==== DATA SUPPLIED

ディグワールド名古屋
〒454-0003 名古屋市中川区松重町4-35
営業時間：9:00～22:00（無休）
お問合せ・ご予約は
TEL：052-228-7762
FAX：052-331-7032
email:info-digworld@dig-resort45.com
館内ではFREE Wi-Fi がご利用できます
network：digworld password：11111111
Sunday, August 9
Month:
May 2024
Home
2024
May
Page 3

========
==== DATA SUPPLIED

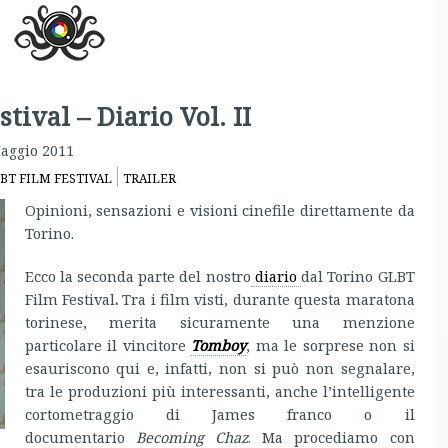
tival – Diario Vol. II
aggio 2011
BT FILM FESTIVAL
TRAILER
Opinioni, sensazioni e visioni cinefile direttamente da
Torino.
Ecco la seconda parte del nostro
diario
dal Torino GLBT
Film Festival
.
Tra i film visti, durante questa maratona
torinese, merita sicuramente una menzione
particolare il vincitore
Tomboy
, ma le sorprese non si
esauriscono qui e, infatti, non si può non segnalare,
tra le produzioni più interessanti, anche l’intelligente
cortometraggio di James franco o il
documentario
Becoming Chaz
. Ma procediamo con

========
==== DATA SUPPLIED

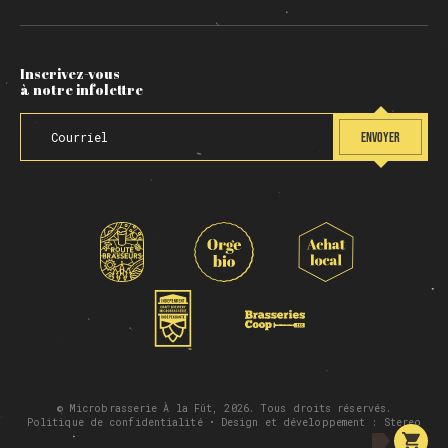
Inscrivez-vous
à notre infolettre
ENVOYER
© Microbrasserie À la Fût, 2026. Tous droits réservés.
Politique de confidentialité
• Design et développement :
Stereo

========

◆ EXERCISE:
For an answer, give a copy of every line in the listing that holds the word "digworld".

◆ ANSWER FOR THIS EXERCISE:
email:info-digworld@dig-resort45.com
network：digworld password：11111111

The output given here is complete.